By Rami Amichay
SHILO SETTLEMENT, West Bank (Reuters) – Hundreds of mourners on Wednesday laid to rest an Israeli teenager shot dead a day earlier by Palestinian gunmen near a Jewish settlement, as months of tensions in the occupied West Bank again exploded into violence.
The family of Nachman Shmuel Mordoff described the 17-year-old as an energetic, smiling youth who loved animals and working the land. “God gave and God has taken away. Nachman, we love you,” his father Haim said.
At a roadside restaurant where Tuesday’s attack occurred, workers lit a memorial candle for the dead and placed it on a table draped with the Israeli flag. Four more people were wounded in the incident claimed by Islamist Hamas militants.
The death of Mordoff and three other Israelis in Tuesday’s attacks brought the number of Israelis and foreigners killed by Palestinians since the beginning of 2023 to at least 25, amid a wave of violence over the past 15 months.
The funerals of two of the other Israeli victims, Harel Masood and Elisha Antman, were held late on Tuesday.
“He was here at the farm, he was here two days ago and three days ago he danced at a wedding,” said Ariel Greenglick, from Kedar, a rural settlement in the West Bank, who attended Masood’s funeral.
“And someone asked him if he would come back again today and he said that it would be his last time, that he wouldn’t come. He didn’t know what he was saying.”
Around half a million Israeli settlers live in the West Bank, which is home to some 3 million Palestinians, in enclaves that most countries deem illegal.
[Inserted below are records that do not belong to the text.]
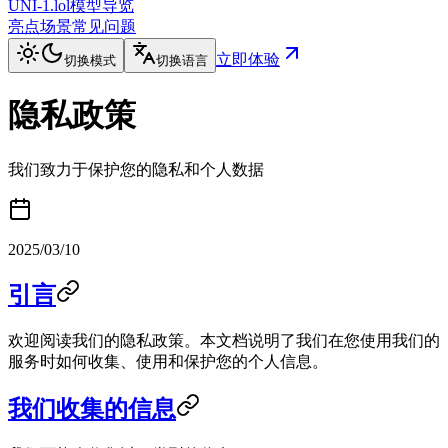
UNI-1.lol
模型导览
亮点
场景
常见问题
立即体验
切换模式
切换语言
隐私政策
我们致力于保护您的隐私和个人数据
2025/03/10
引言
欢迎阅读我们的隐私政策。本文档说明了我们在您使用我们的
服务时如何收集、使用和保护您的个人信息。
我们收集的信息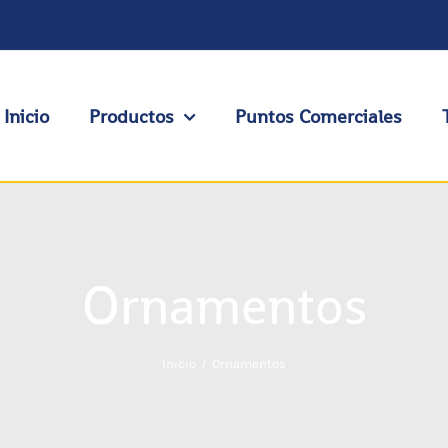
Inicio
Productos
Puntos Comerciales
Ornamentos
Inicio
Ornamentos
Israel disputes this, saying there are cultural, historical and religious ties to the land, which Israel captured in the 1967 Middle East war.
In what appeared to be retaliation for the attack, groups of armed Jewish settlers went on a violent rampage in Palestinian towns in the West Bank, torching dozens of cars and buildings, residents and local officials said.
A statement from Achiya, the settlement outpost where Mordoff’s family lives, urged the government of Prime Minister Benjamin Netanyahu to protect them.
“At this difficult time, we expect and demand the government take responsibility for our safety and act in order to defeat the enemy trying to hurt us every day, every hour,” it said.
As the bloodshed has escalated over the past year, the Israeli military has mounted regular sweeps in flashpoint cities like Jenin and Nablus, making hundreds of arrests and clashing frequently with militant fighters.
At least 174 Palestinians, most of them militants though several of them civilians, have been killed by Israeli forces since the start of the year.
U.S.-brokered peace talks aimed at establishing a Palestinian state in the West Bank, East Jerusalem and Gaza – all taken by Israel in the 1967 war – broke down in 2014 and no revival is on the horizon.